We are working with an holonomic robot equipped with three (120 degree shifted) omnidirectional wheels. The relative movement is estimated by dead reckoning using wheel encoders. To improve this estimation we installed an gyroscope to measure the change in orientation. Furthermore the robot has a 270 degree laser range finder.
In order to solve the kidnapped robot problem we implemented a particle filter. In every step each particle is updated according to the odometry and gyroscope readings. Since these readings are distorted by noise we need a motion model to include these errors. As described in Probabilistic Robotics by Thrun (Page 118 - 143) there are two commonly used motion models (velocity motion model and odometry motion model). However these models seem to describe the behavior of differential drive robots not omnidirectional robots.
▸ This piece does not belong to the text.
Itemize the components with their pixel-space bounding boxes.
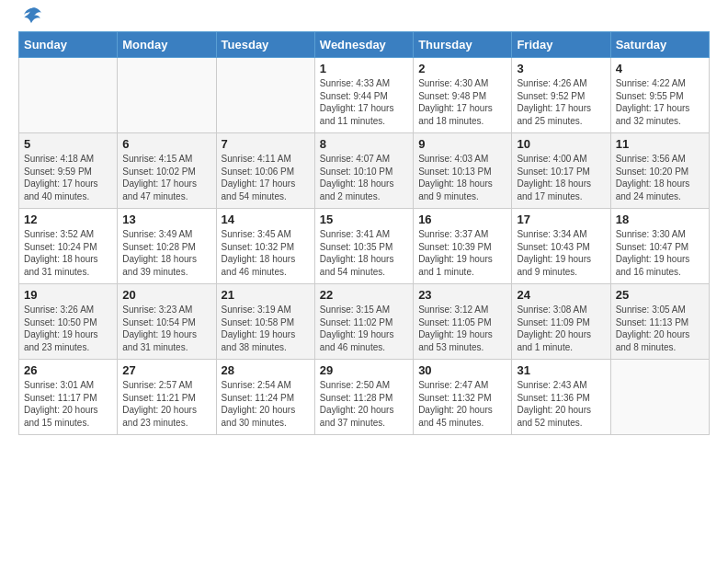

I base this thesis on the fact that the error in relative y-direction is proportional to the error in orientation as far as the motion models by Thrun are concerned. This is appropriate for differential drive robots as the orientation and the heading of the robot are identical. For omnidirectional robots this assumption can not be made since the heading and the orientation are completely independent. Even if we assume perfect information about the robots orientation we can still obtain error in relative y-direction.
I would like to discuss if my assumption - that the velocity/odometry motion model fails for omnididrectional robots - is correct or not as i am not sure about that. Furthermore i am curious if there are any other motion models for omnidirectional robots that might fit better.